Work to complete
Output the records in full, exactly as given.

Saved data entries

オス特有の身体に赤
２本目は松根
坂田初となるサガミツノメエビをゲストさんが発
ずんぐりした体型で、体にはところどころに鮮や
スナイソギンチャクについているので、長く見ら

Finished exercise
オス特有の身体に赤
２本目は松根
坂田初となるサガミツノメエビをゲストさんが発
ずんぐりした体型で、体にはところどころに鮮や
スナイソギンチャクについているので、長く見ら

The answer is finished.